LatentSync: an open source tool for generating lip-synchronized video directly from audio

Latest AI Resources2mos agoupdate AI Sharing Circle

2.5K 00

General Introduction

LatentSync is an open source tool developed by ByteDance and hosted on GitHub. It drives the lip movements of characters in a video directly through the audio, so that the mouth shape matches the voice precisely. The project is based on Stable Diffusion's latent diffusion model, combined with the Whisper Audio features are extracted to generate video frames over the U-Net network. version 1.5 of LatentSync, released March 14, 2025, optimizes temporal consistency, support for Chinese video, and reduces the training video memory requirement to 20GB. users can run the inference code to generate lip-synchronized 256x256 resolution video by simply having a graphics card that supports 6.8GB of video memory. videos in 256x256 resolution. The tool is completely free and provides code and pre-trained models for tech enthusiasts and developers.

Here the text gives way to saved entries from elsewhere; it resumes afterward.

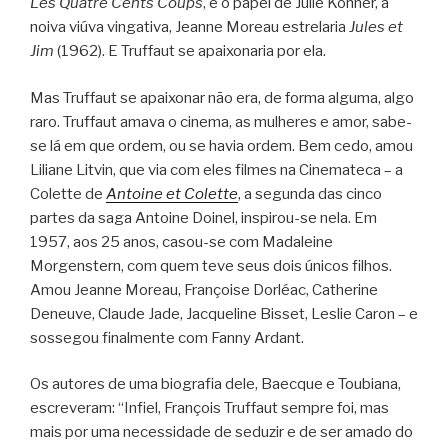
Les Quatre Cents Coups
, e o papel de Julie Kohner, a
noiva viúva vingativa, Jeanne Moreau estrelaria
Jules et
Jim
(1962). E Truffaut se apaixonaria por ela.
Mas Truffaut se apaixonar não era, de forma alguma, algo
raro. Truffaut amava o cinema, as mulheres e amor, sabe-
se lá em que ordem, ou se havia ordem. Bem cedo, amou
Liliane Litvin, que via com eles filmes na Cinemateca – a
Colette de
Antoine et Colette
, a segunda das cinco
partes da saga Antoine Doinel, inspirou-se nela. Em
1957, aos 25 anos, casou-se com Madaleine
Morgenstern, com quem teve seus dois únicos filhos.
Amou Jeanne Moreau, Françoise Dorléac, Catherine
Deneuve, Claude Jade, Jacqueline Bisset, Leslie Caron – e
sossegou finalmente com Fanny Ardant.
Os autores de uma biografia dele, Baecque e Toubiana,
escreveram: “Infiel, François Truffaut sempre foi, mas
mais por uma necessidade de seduzir e de ser amado do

Experience: https://huggingface.co/spaces/fffiloni/LatentSync

API demo address: https://fal.ai/models/fal-ai/latentsync

Function List

Audio Driver Lip Synchronization: Input audio and video to automatically generate lip movements that match the sound.
End-to-end video generation: No intermediate representation is required, and clear lip-synchronized video is output directly.
Time Consistency Optimization: Reduces picture jumps with TREPA technology and timing layers.
Chinese video support: Version 1.5 improves the handling of Chinese audio and video.
Efficient training support: Multiple U-Net configurations are available, with memory requirements as low as 20GB.
Data processing pipeline: Built-in tools to clean the video data and ensure the quality of the generation.
parameterization: Support for adjusting the number of inference steps and guidance scales to optimize the generation effect.

Using Help

LatentSync is a locally run tool for users with a technical base. The installation, reasoning and training process is described in detail below.

Installation process

Hardware and software requirements
- Requires NVIDIA graphics card with at least 6.8GB video memory (for inference), 20GB or more recommended for training (e.g. RTX 3090).
- Supports Linux or Windows (Windows requires manual script adjustment).
- Install Python 3.10, Git, and PyTorch with CUDA support.
Download Code
Runs in the terminal:

git clone https://github.com/bytedance/LatentSync.git
cd LatentSync

Installation of dependencies
Execute the following command to install the required libraries:

pip install -r requirements.txt

Additional installation of ffmpeg for audio and video processing:

sudo apt-get install ffmpeg  # Linux

Download model

surname Cong Hugging Face downloading latentsync_unet.pt cap (a poem) tiny.ptThe

Put the file into the checkpoints/ directory with the following structure:

checkpoints/
├── latentsync_unet.pt
├── whisper/
│   └── tiny.pt

If you train SyncNet, you will also need to download stable_syncnet.pt and other auxiliary models.

Verification Environment
Run the test command:

python gradio_app.py --help

If no error is reported, the environment is built successfully.

inference process

LatentSync offers two inference methods, both with a graphics memory requirement of 6.8GB.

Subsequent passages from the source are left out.